The Department Stores of the Boulevard Haussmann
Paris FranceThe middle of the nineteenth century marked the beginning of the French modern commercial era, and the creation of large department stores went hand in hand with the “Haussmannisation” of the capital. Jules Jaluzot, a previous employee of the Bon Marché, which had been the first department store in the world, decided that he too would open a store. Originally intended to be small and modest, he opened “Le Printemps” in 1865. Its construction, however, created a general outcry. Sitting amidst a row of Napoleon III style buildings, Parisians were shocked to see a building being erected with a Renaissance style dome, large bay windows, revolving doors, an imposing staircase and counters made from polished wood. Today it is casually called the “admiral’s vessel”, and comprises two buildings, joined by a footbridge, for a total surface area of about 474,000 square meters. It was, however, outdone by the “Galeries Lafayette Haussmann”, whose surface area reaches about 478,000 square meters, since its renovations of 1975. Both are, however, indistinguishable as a source of happiness for the Parisians and the tourists on the Haussmann Boulevard where they are located. In particular during the holidays, when the display windows are full of automated figures and illuminations, which are a spectacle in themselves.
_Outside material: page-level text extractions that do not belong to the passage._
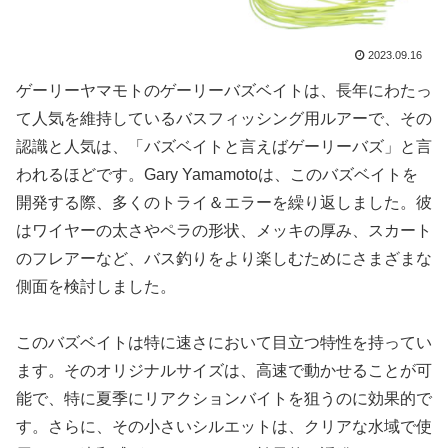
2023.09.16
ゲーリーヤマモトのゲーリーバズベイトは、長年にわたっ
て人気を維持しているバスフィッシング用ルアーで、その
認識と人気は、「バズベイトと言えばゲーリーバズ」と言
われるほどです。Gary Yamamotoは、このバズベイトを
開発する際、多くのトライ＆エラーを繰り返しました。彼
はワイヤーの太さやペラの形状、メッキの厚み、スカート
のフレアーなど、バス釣りをより楽しむためにさまざまな
側面を検討しました。
このバズベイトは特に速さにおいて目立つ特性を持ってい
ます。そのオリジナルサイズは、高速で動かせることが可
能で、特に夏季にリアクションバイトを狙うのに効果的で
す。さらに、その小さいシルエットは、クリアな水域で使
With 1,500 architects and 60,000 workers, the autumn of 1853 made Paris the largest construction site in the world, and it would remain that way for two decades. We speak of a “Haussmannian Revolution” because, for the first time in history ,under an emperor’s impetus, a single man had the vision, willpower and stamina to systematically modernize and embellish a city on such a massive scope. As with most change, this transformation brought about criticism and pain. People mourned the loss of old monuments. And the destruction of entire neighborhoods forced huge numbers of workers to flee the city to the suburbs. But, what valiant efforts and progress that allow the entire world — Parisians and tourists alike — to enjoy the ever magnificent CITY OF LIGHT!